Health officials are trying to figure out why a growing number of children are developing a rare, paralyzing condition. NPR health correspondent Rob Stein has an update on the investigation by the Centers for Disease Control and Prevention.

ROB STEIN, BYLINE: The condition is known as acute flaccid myelitis, or AFM, and Nancy Messonnier at the CDC says it usually starts with the kind of thing lots of kids get this time of year.

NANCY MESSONNIER: Most patients with AFM have fever and/or respiratory symptoms before developing AFM. However, at this time of year, many children have fever and respiratory symptoms.

STEIN: And most end up just fine. But something scary suddenly happens to some children. Otherwise healthy, active kids suddenly start to go limp. Their arms and legs get paralyzed three to 10 days later. That's AFM.

MESSONNIER: In almost all patients, an upper limb was involved. About half had only upper limb involvement.

STEIN: The CDC says the number of reports of these cases has now climbed to 252 so far this year, including 90 that have been officially confirmed as AFM. Most of the cases are kids between the ages of 2 and 8. About half the kids eventually fully recover, but the other half are left with some kind of long-term, sometimes serious disability.

MESSONNIER: As a mom, I know what it's like to be scared for your child. And I understand parents want answers.

STEIN: So scientists are racing to try to figure out what's causing this. Tests have found some common viruses in some of the patients, but it's too soon to know if any of them are causing AFM or it's something else.

MESSONNIER: It may be one of the viruses that we've already tested.

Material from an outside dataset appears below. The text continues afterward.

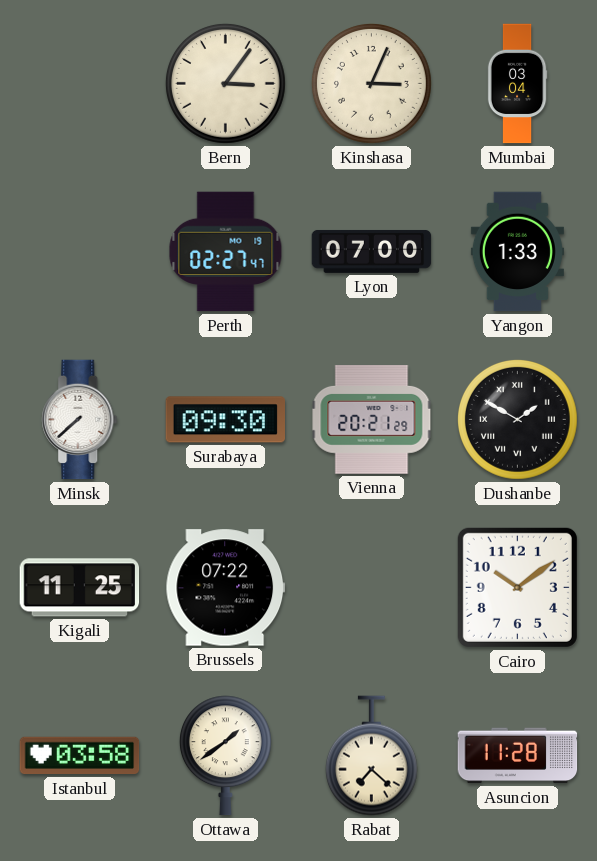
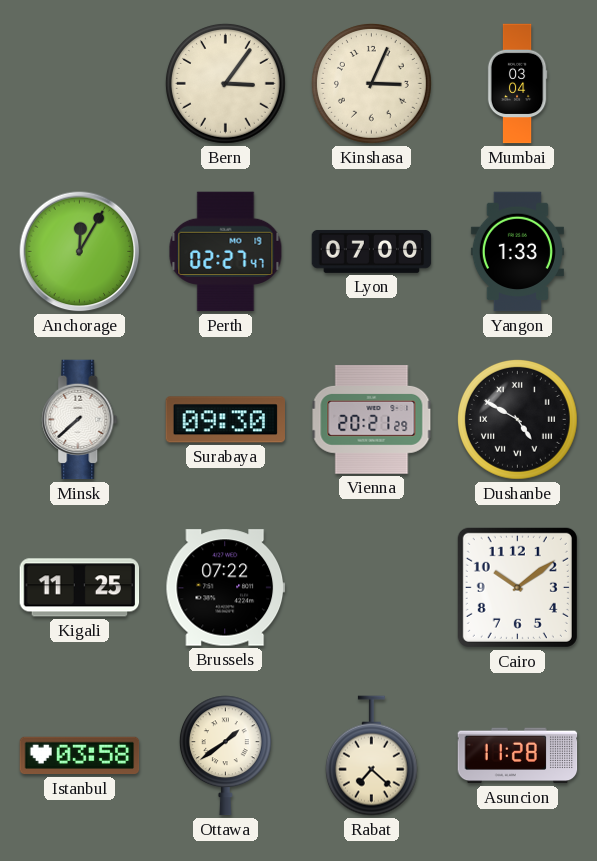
Anchorage: none -> 12:05
Dushanbe: 1:50 -> 4:50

It may be a virus that we haven't yet detected. Or it could be that the virus is kicking off another process. Those are all hypotheses that we're looking closely at. Right now, the science doesn't give us an answer.

STEIN: In the meantime, Messonier urges parents not to panic. AFM is very rare. It doesn't appear to be related to any kind of toxin in the environment or vaccines. So it's important that parents get kids flu shots and other vaccines that will protect them from much more common, serious health problems. Rob Stein, NPR News.